Senjem shouldn't bear the blame alone. We're not thrilled with Dayton, DEED and some other Republican members of Rochester's legislative delegation. If they'd fought for the civic center in the House, things might have turned out differently.

But they didn't. And in this case, the buck stops with Sen. Senjem. He didn't deliver, and in this election year, there's a strong challenger waiting in the wings.

Ohly isn't a newcomer to government. After eight years as a county commissioner, she's deeply aware of how recent decisions in St. Paul have trickled down to local government, homes and businesses — and not in a good way.

We believe she's ready to step up to the next level, and we endorse Judy Ohly in Senate District 25.

She's been involved in real estate and banking for nearly 30 years, which means she knows what it's like to run a business in Minnesota, but most of her views are colored by her experiences on the county board. For example, when asked about health care reform in Minnesota, she said, "It's part of a bigger discussion, which is health and human services. We, as county commissioners, have witnessed the growing demand for those services, and they're going to continue to grow as baby boomers retire and our work force declines. Simply adding more money to the system isn't the answer."
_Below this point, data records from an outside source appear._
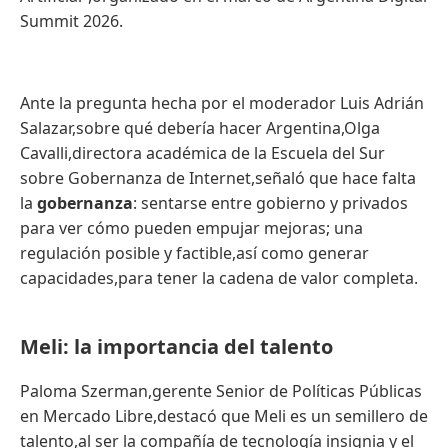
Summit 2026.
Ante la pregunta hecha por el moderador Luis Adrián
Salazar,sobre qué debería hacer Argentina,Olga
Cavalli,directora académica de la Escuela del Sur
sobre Gobernanza de Internet,señaló que hace falta
la
gobernanza
: sentarse entre gobierno y privados
para ver cómo pueden empujar mejoras; una
regulación posible y factible,así como generar
capacidades,para tener la cadena de valor completa.
Meli: la importancia del talento
Paloma Szerman,gerente Senior de Políticas Públicas
en Mercado Libre,destacó que Meli es un semillero de
talento,al ser la compañía de tecnología insignia y el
So, we asked, what is the answer?

"Magic," Ohly said.

OK, she actually told us about the MAGIC Act, which is shorthand for Minnesota Accountable Government Innovation and Collaboration. It's legislation that's been in the works since 2008, with the goal of giving counties fewer mandates — especially unfunded ones —  and more freedom to test new ways of delivering services. The goal is to eliminate red tape and redundancy, achieve better outcomes and foster collaboration between counties.

"It would set the wheels in motion for county government to actually get excited about some of the ideas they've been tossing around for years," Ohly said. All 87 counties have passed resolutions of support for the MAGIC Act, and Ohly said its passage would be her top priority if she is elected.

Senjem, too, recognizes that health care reform and collaboration at the local level should go hand in hand, and he's a big advocate for consolidation of services. "The state Health Department and Human Services Department are two large organizations, dealing largely with the same people," he told us. "Yet they have separate administrations and generally speaking, I'd suggest that they probably don't talk to each other much."

Ohly's views on taxation and the state budget also reflect her experience on the county board — namely, the unpleasant task of setting tax levies. "It's just not fair to keep putting more and more of the burden on homeowners through their property taxes," she said. "It's time to get serious about the whole tax package. We need to put everything on the table and have a full tax discussion, and that's not something the Legislature wanted to do the past two years. That's why we had a government shutdown."

But there's more to Ohly's views than just tax reform and a focus on health and human services.  She's surprisingly passionate about protecting Minnesota's environment, and she took a dim view of what she described as the GOP's attempt to roll back regulations concerning new coal-fired power plants and the moratorium on new nuclear power plants. "If we start degrading our water and air quality, we'll jeopardize our tourism, which is one of our biggest industries."

We also should note that Ohly was among five county commissioners who voted in favor of Olmsted County's workplace smoking ban in 2007 — which, of course, set the stage for the state to follow suit.


Ultimately, however, what we like most about Ohly is the "local" knowledge she'd bring to St. Paul and her eagerness to help other legislators understand what's been taking place in counties all over Minnesota for years.

"When the state makes rules, they make rules for the entire state, but the needs are different," she told us. "One size does not fit all."

With Judy Ohly in the Senate, there would be at least one voice in St. Paul who would be ready to say, "I've been there, and this plan won't work for everyone. Let's try something new — or better yet, let's allow the counties to take a shot at it."